### Problem to solve
The first line of the entries and each line after it, through the one that contains "Бонусы (137, 527)", are to be duplicated exactly; no picture belongs in the copy.

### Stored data
----
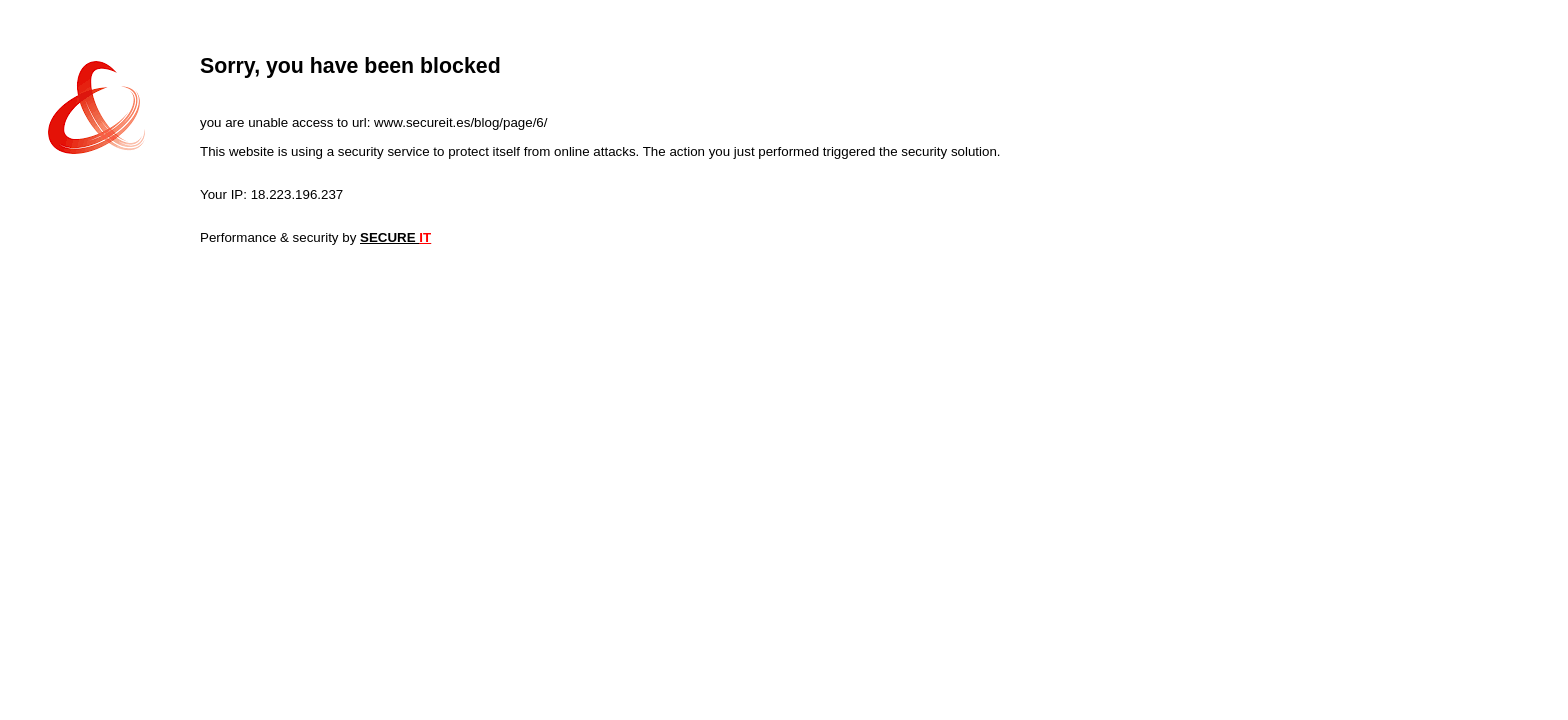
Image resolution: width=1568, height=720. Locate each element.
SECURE (395, 237)
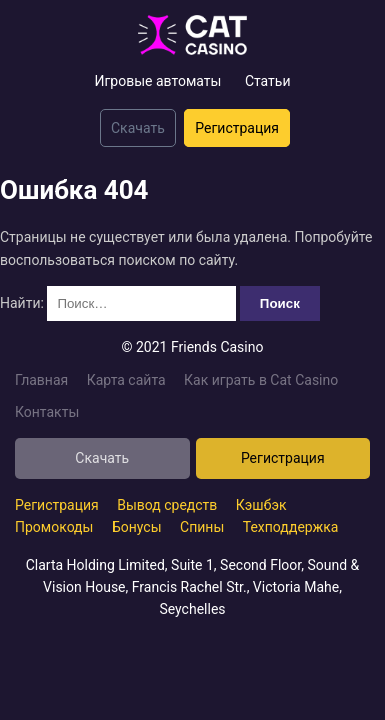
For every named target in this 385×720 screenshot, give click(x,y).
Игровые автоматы (157, 81)
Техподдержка (291, 527)
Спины (202, 527)
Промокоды (54, 527)
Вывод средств (167, 505)
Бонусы (137, 527)
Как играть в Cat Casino (261, 380)
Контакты (47, 412)
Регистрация (237, 128)
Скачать (138, 128)
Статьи (268, 81)
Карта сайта (126, 380)
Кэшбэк (261, 505)
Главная (41, 380)
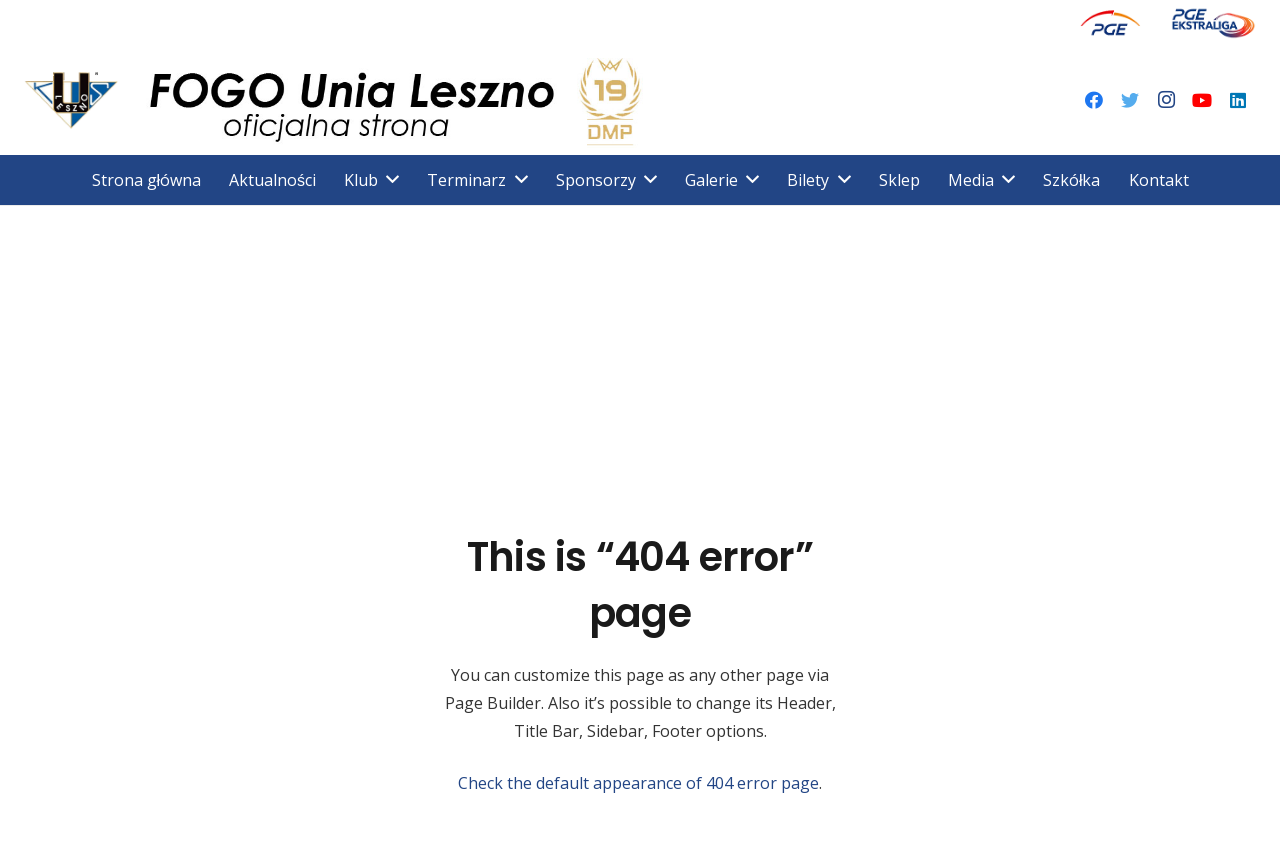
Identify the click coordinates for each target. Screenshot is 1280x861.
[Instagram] (1166, 100)
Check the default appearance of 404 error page (638, 783)
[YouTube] (1202, 100)
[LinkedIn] (1238, 100)
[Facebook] (1094, 100)
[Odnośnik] (1110, 22)
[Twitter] (1130, 100)
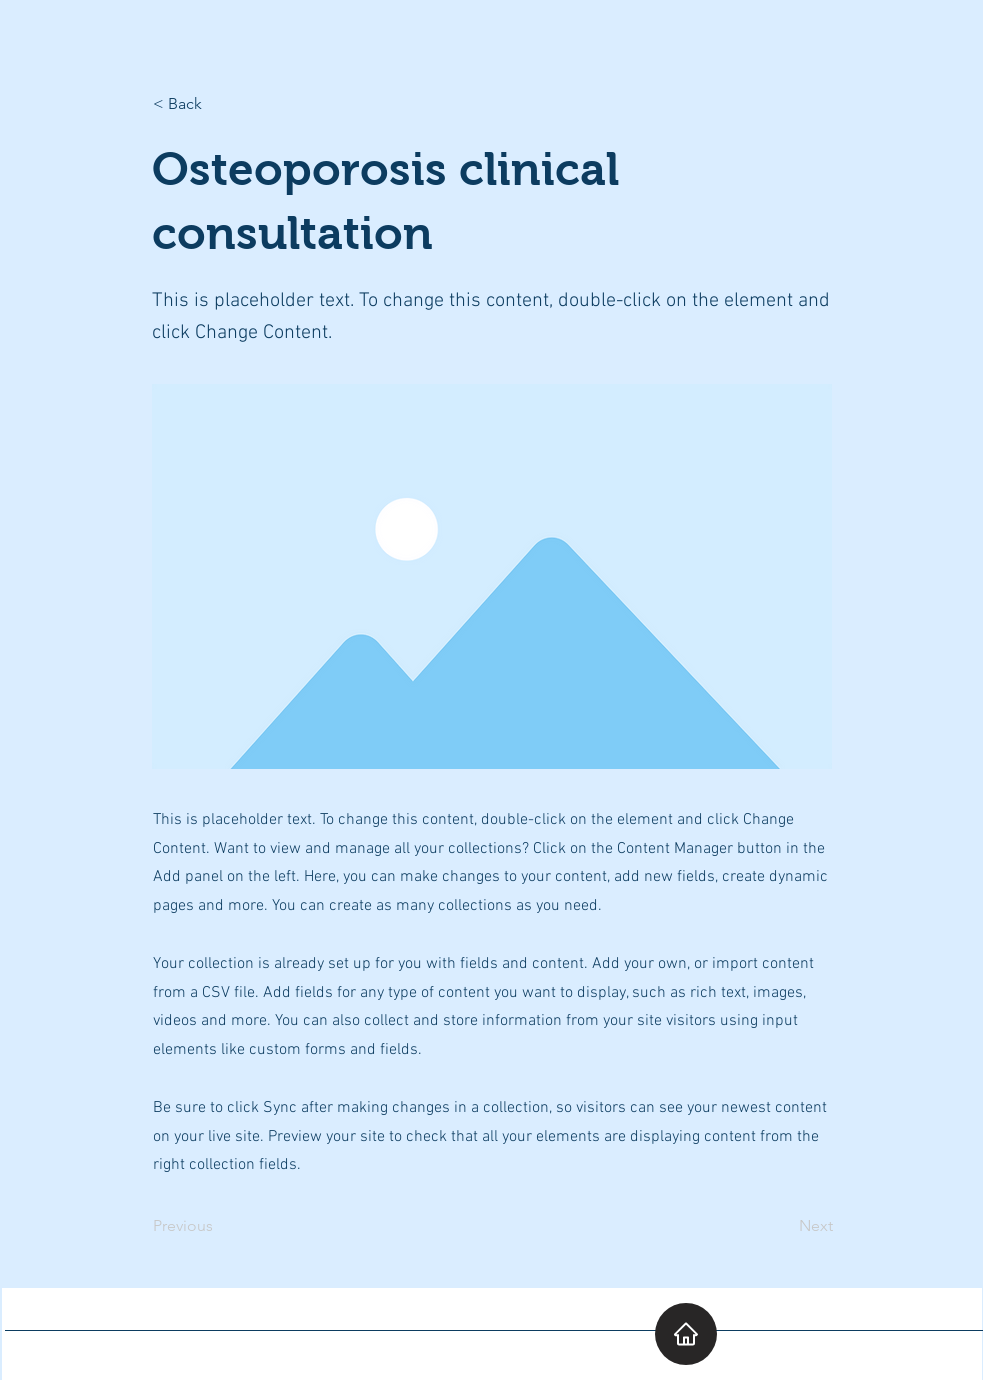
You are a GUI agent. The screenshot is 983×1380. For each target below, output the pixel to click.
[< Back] (219, 104)
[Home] (686, 1334)
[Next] (783, 1226)
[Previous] (219, 1226)
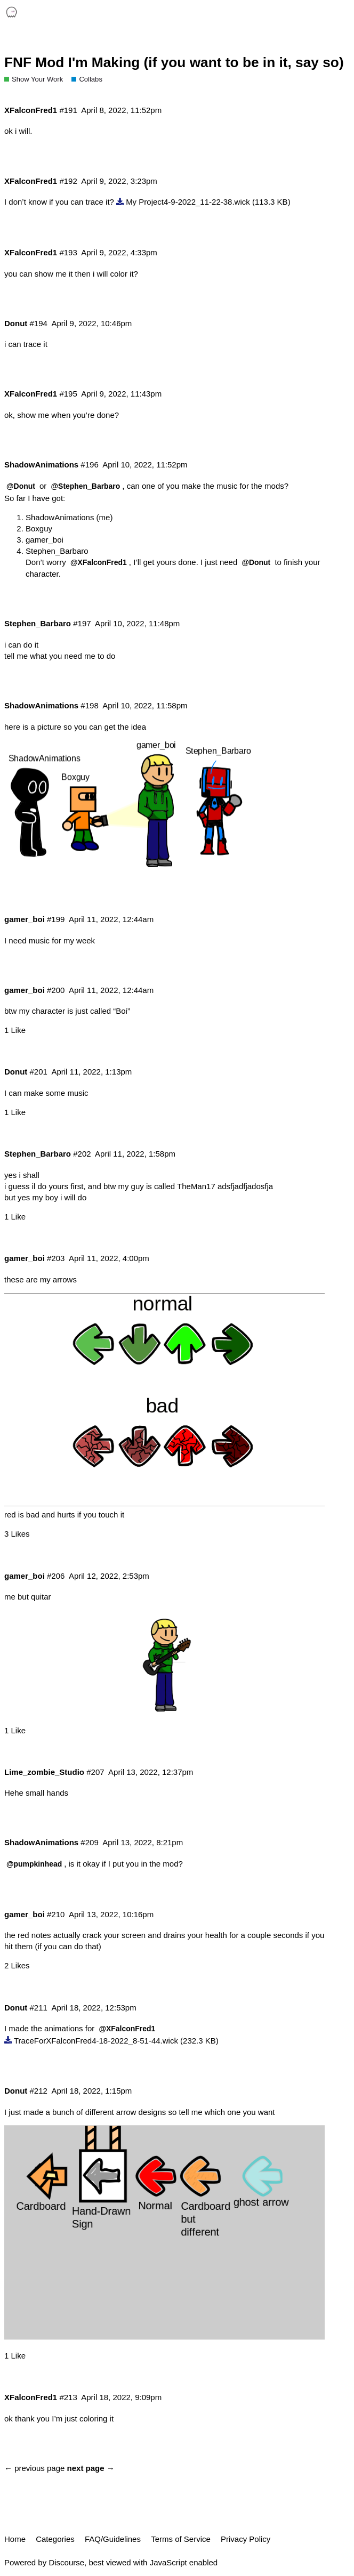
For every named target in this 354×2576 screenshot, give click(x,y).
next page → (91, 2468)
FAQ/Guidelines (113, 2538)
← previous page (34, 2468)
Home (15, 2538)
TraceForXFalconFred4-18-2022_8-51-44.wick (96, 2040)
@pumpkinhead (34, 1864)
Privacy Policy (245, 2538)
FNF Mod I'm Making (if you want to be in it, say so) (174, 62)
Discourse (66, 2562)
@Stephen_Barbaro (85, 486)
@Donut (20, 486)
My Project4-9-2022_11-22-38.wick (188, 201)
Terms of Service (181, 2538)
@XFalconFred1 (98, 562)
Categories (55, 2538)
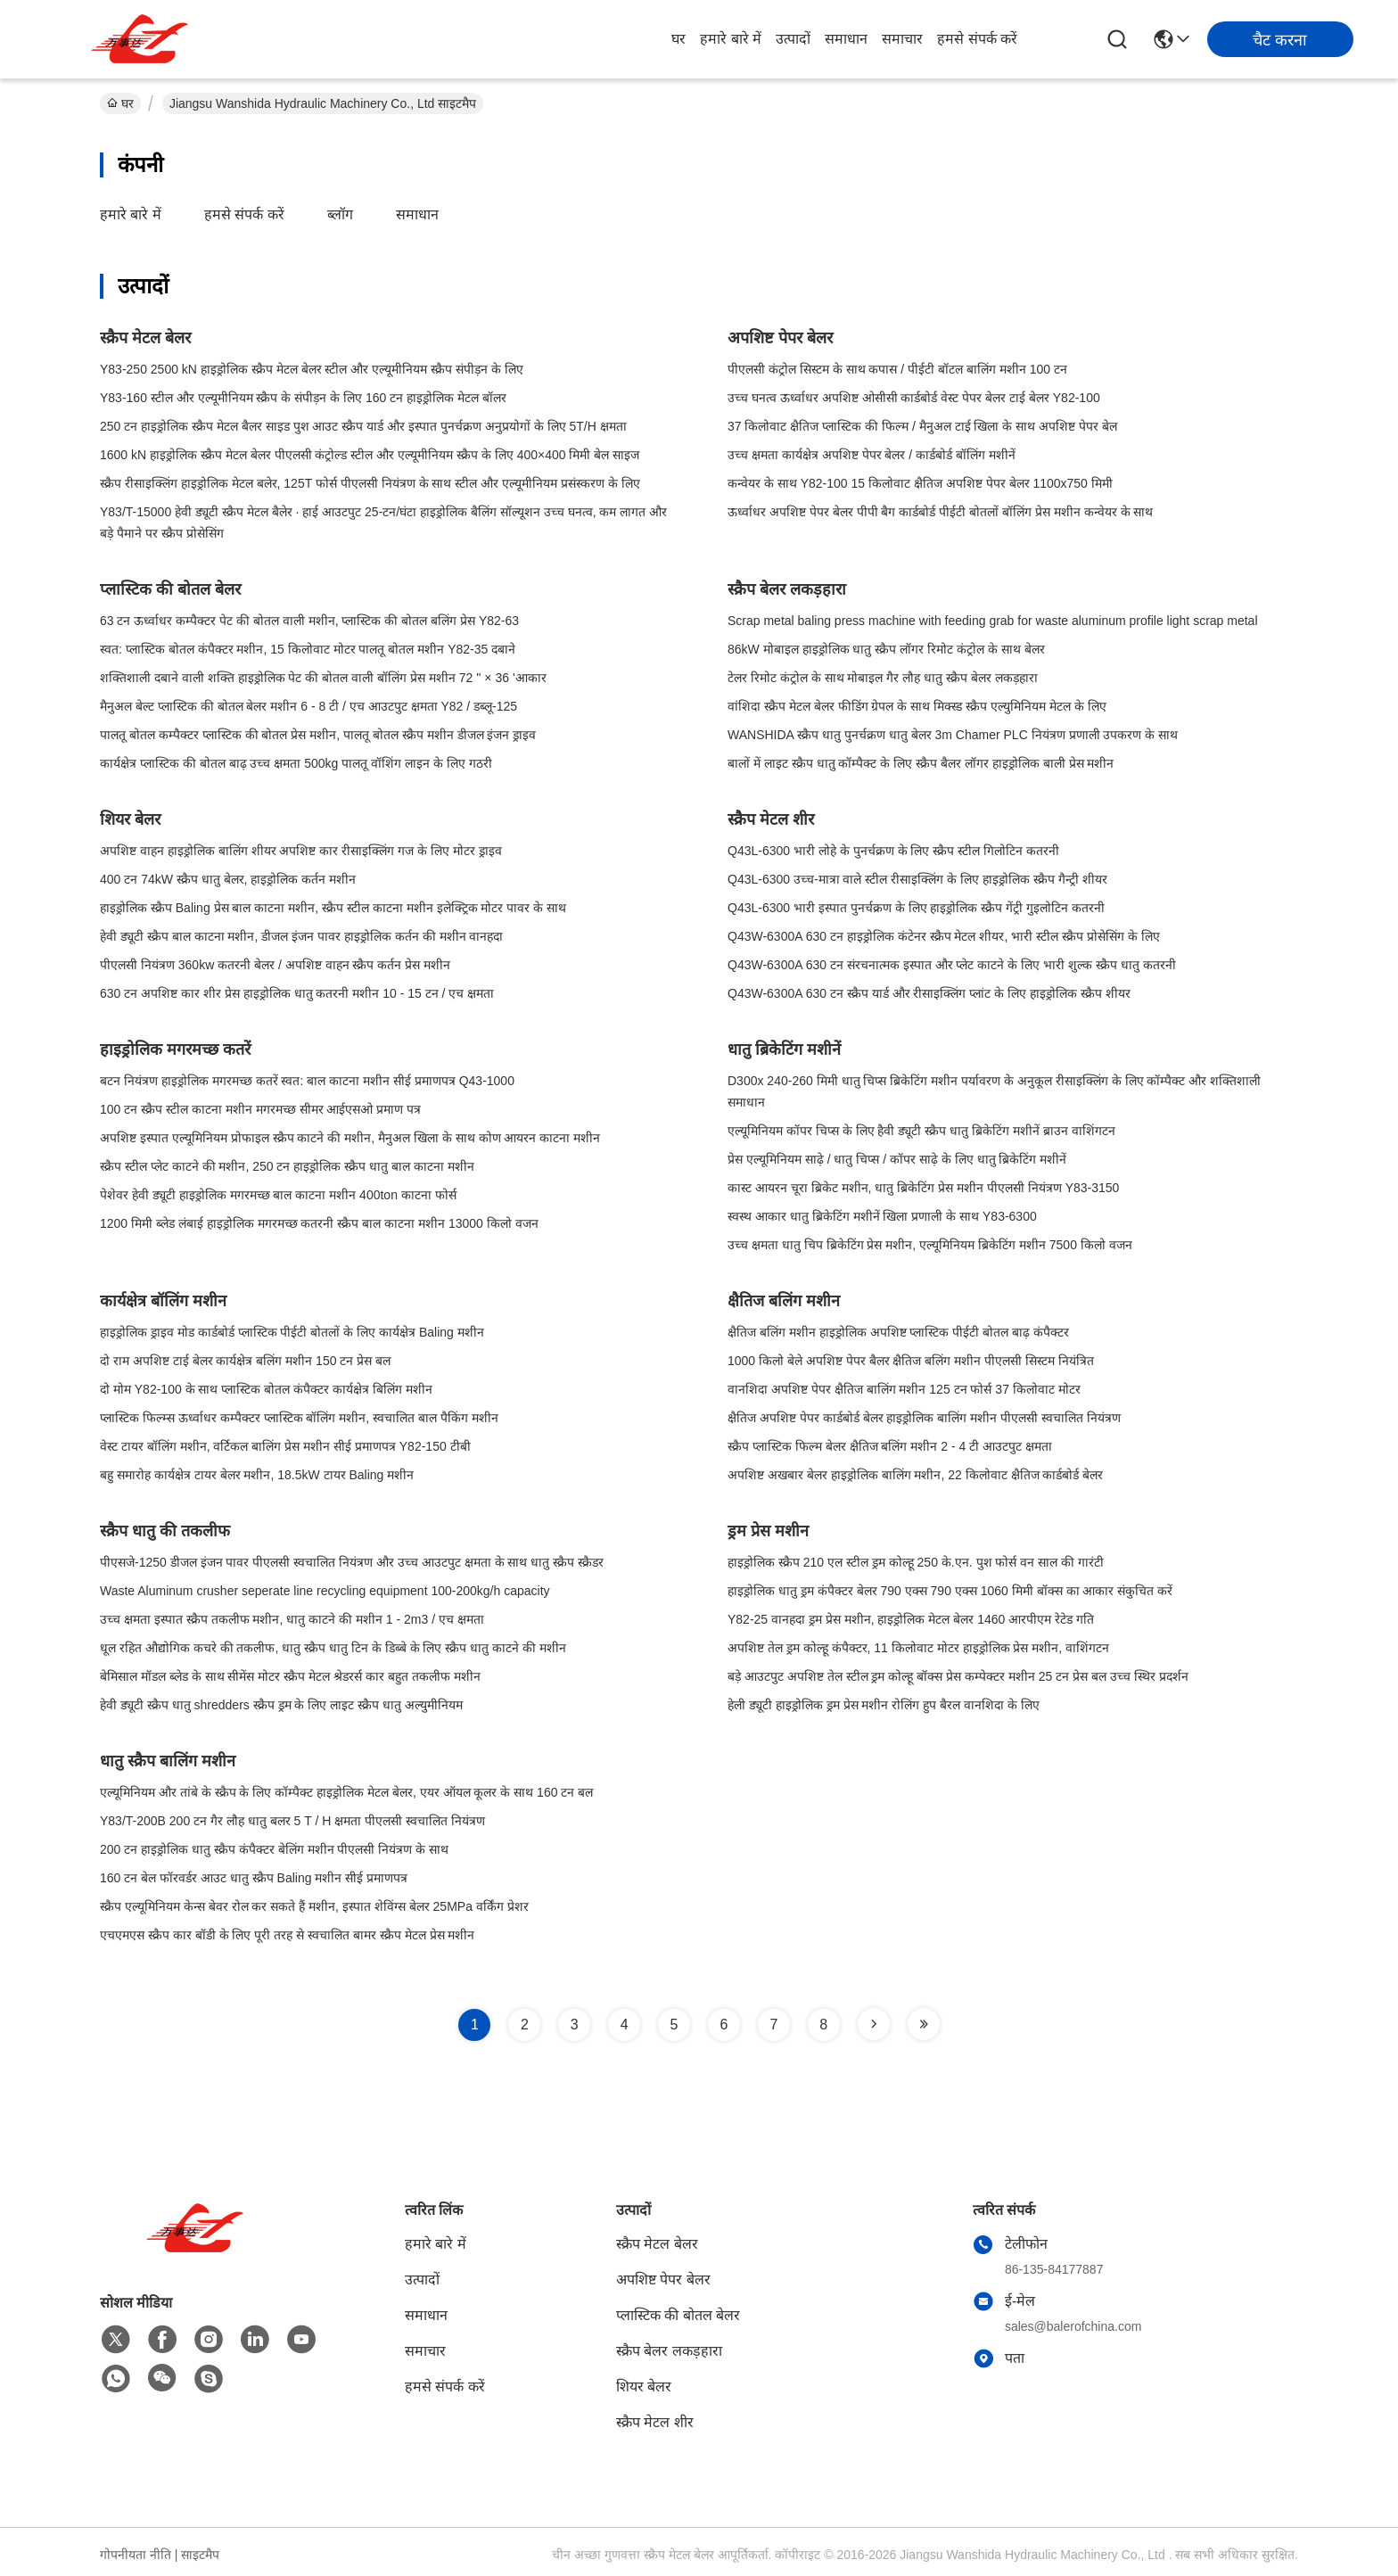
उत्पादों (793, 38)
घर (678, 38)
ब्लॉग (340, 214)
----
### Exercise output
Image resolution: width=1568, height=720. Locate each element.
SECURE (395, 237)
For every named target in this 385×720 screenshot, give click(x,y).
Игровые автоматы (157, 81)
Техподдержка (291, 527)
Спины (202, 527)
Промокоды (54, 527)
Вывод средств (167, 505)
Бонусы (137, 527)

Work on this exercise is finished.